Après avoir bénéficié de frontières ouvertes pendant la moitié de leur histoire, les États-Unis ont vécu une série d'expériences profondément malheureuses avec le contrôle des frontières. La première réglementation fédérale à l'entrée a été une restriction raciste sur l'immigration chinoise, la seconde une restriction de facto du même genre sur celle venant du Japon. Des interdictions récurrentes ont ainsi été fondées sur des opinions politiques. Au milieu du XXe siècle, à l'époque où l'immigration aux États-Unis a été la plus sévèrement limitée, Franklin D. Roosevelt a repoussé des réfugiés juifs fuyant Hitler au motif que des espions allemands pourraient s'être glissés parmi eux –une approche indiscernable de celle qui consiste aujourd'hui à confondre ceux qui fuient la guerre et les persécutions dans des pays à majorité musulmane avec des terroristes islamistes. (La plupart de ceux qui ont alors été repoussés sont morts lors de la Shoah; et beaucoup de ceux qui le sont aujourd'hui pourraient mourir dans les guerres civiles de leur pays ou des mains de leurs régimes despotiques).
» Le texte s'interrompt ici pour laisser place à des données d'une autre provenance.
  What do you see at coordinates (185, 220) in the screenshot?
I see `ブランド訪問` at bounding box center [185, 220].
Et les efforts de longue date pour empêcher les migrations à travers la frontière sud des États-Unis ont donné lieu à une extension constante des pouvoirs intrusifs de la police, et à une extension des contrôles de la police aux frontières de plus en plus loin à l'intérieur du territoire américain, plaçant une majorité de la population américaine dans des régions où les agents de l'immigration détiennent des pouvoirs extra-constitutionnels.
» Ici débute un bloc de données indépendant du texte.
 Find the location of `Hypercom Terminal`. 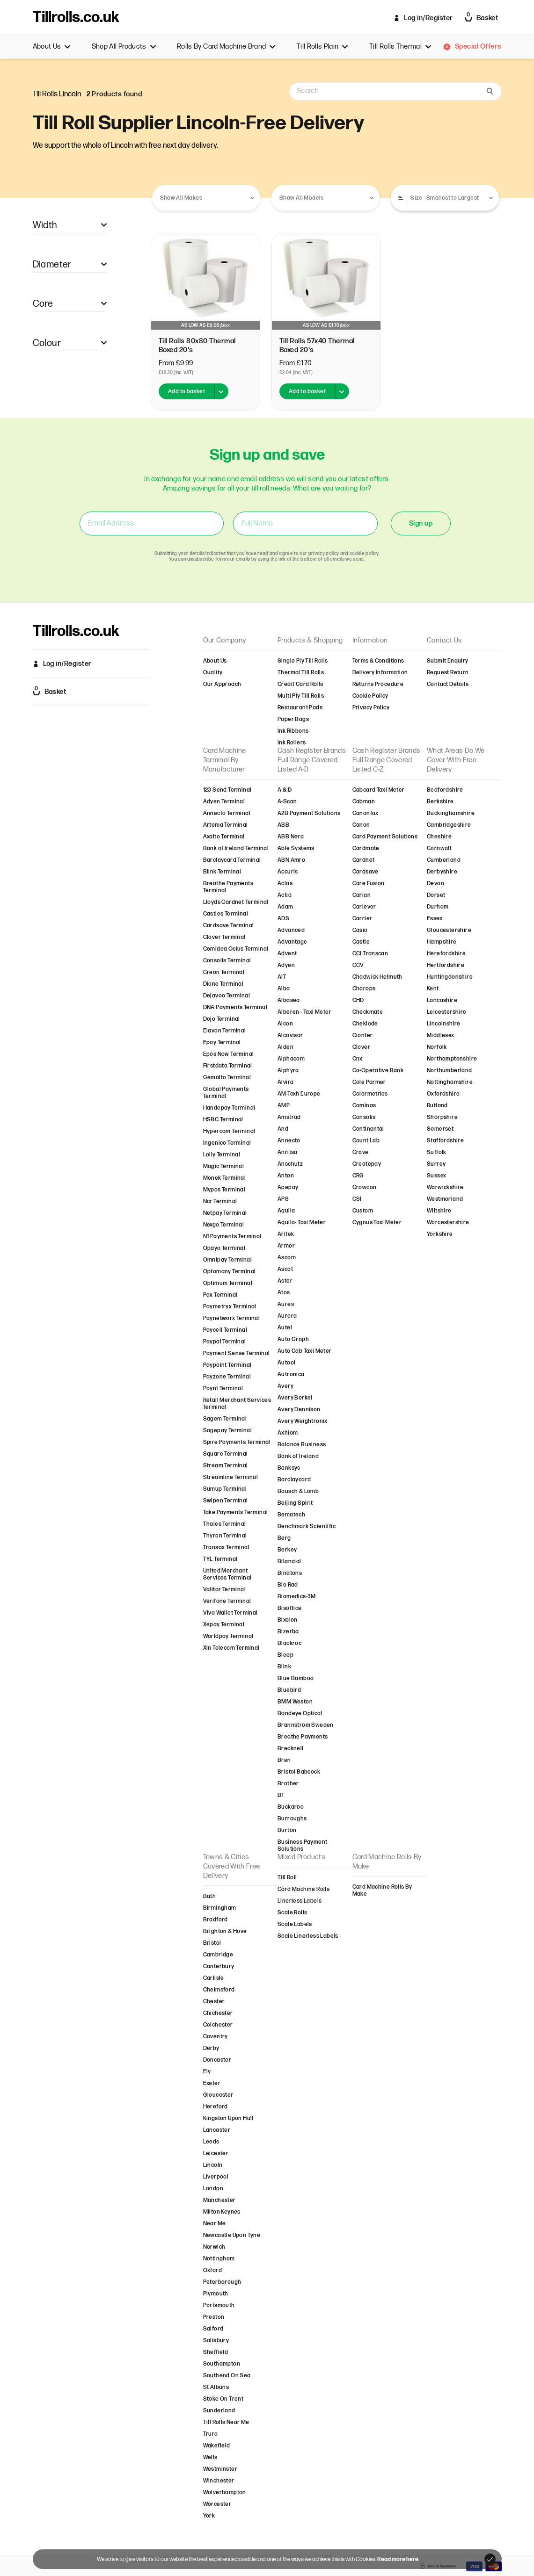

Un mur enrichit ceux qui savent le contourner

Beaucoup de gens en sont progressivement venus à reconnaître l'échec d'une guerre contre la drogue fondée sur une frontière militarisée, et le coût pour les Américains d'une force intérieure de police militarisée qui essaie de tarir une offre pour laquelle il y a une demande. De telles politiques ont fini par transformer la majeure partie du nord du Mexique en une quasi-zone de guerre où de riches et violents cartels de la drogue engrangent les profits de la prohibition américaine. (Ce qui en retour, bien sûr, n'est pas sans influence sur la décision de beaucoup de Mexicains de fuir pour les États-Unis.)
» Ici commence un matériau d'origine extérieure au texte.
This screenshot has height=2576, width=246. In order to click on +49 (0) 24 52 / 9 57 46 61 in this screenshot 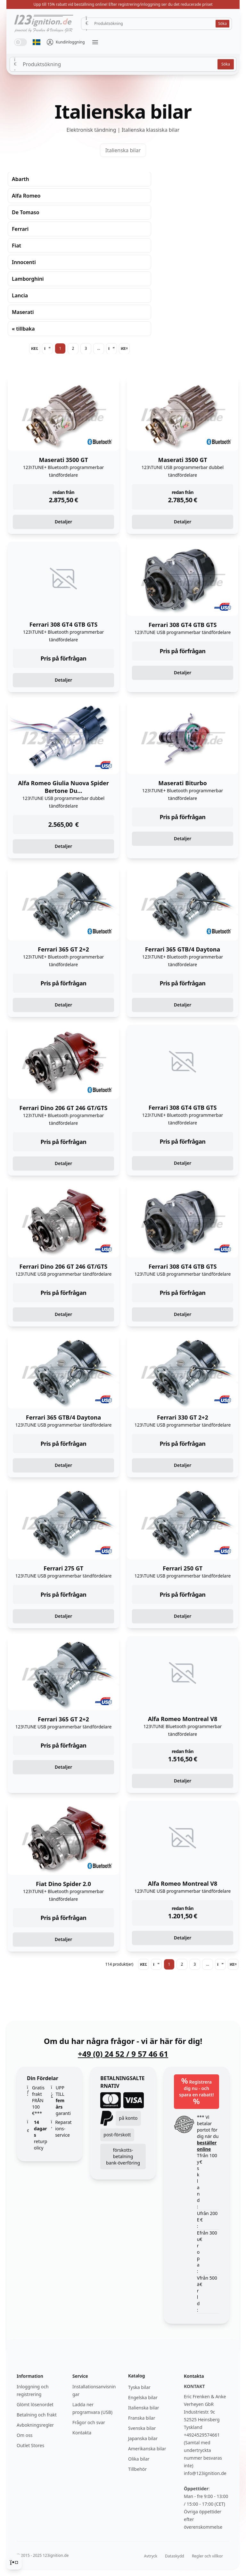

Nous ne devons attendre rien d'autre d'une guerre à l'immigration. Un mur ne peut arrêter la loi de l'offre et de la demande, qu'elle concerne le travail ou un refuge; il peut seulement enrichir les passeurs illégaux qui savent le contourner. Et livrer une chasse aux migrants qui vivent en paix à l'intérieur des États-Unis nécessite une invasion constante de la vie privée et de la liberté de chacun, pas seulement des migrants eux-mêmes. Toutes les relations, du lieu de travail à la salle de classe ou au mariage, deviennent sujettes à réglementation et interdiction: vous ne pouvez pas employer, éduquer ou épouser qui vous voulez. Mais elles deviennent aussi sujettes à maintien de l'ordre: qui sont vos étudiants? Avez-vous contrôlé les papiers de vos employés? Êtes-vous vraiment marié à votre conjoint?

Beaucoup trop de gens semblent croire que ce système de murs, de cages et d'action publique peu respectueuse des lois peut être activé en toute sécurité et seulement vers l'extérieur –vers les étrangers, vers ceux qui n'ont aucun droit envers les États-Unis– et qu'un virage vers un nationalisme autoritaire et populiste à la frontière peut se faire sans dommage vis-à-vis de nos libertés intérieures. Même s'ils avaient raison (ce qui n'est pas le cas), mépriser le coût pour la liberté de ces étrangers –leur enfermement dans leur pays d'origine, peu importe à quel point il est tyrannique, violent ou appauvri– ne fonctionnera pas. Une société ne peut pas se barricader et demeurer libre.

Ce texte a fait l'objet d'une première publication en anglais, le 31 janvier 2017, sur le site du Niskanen Center, un think tank américain consacré à la défense des valeurs libertariennes.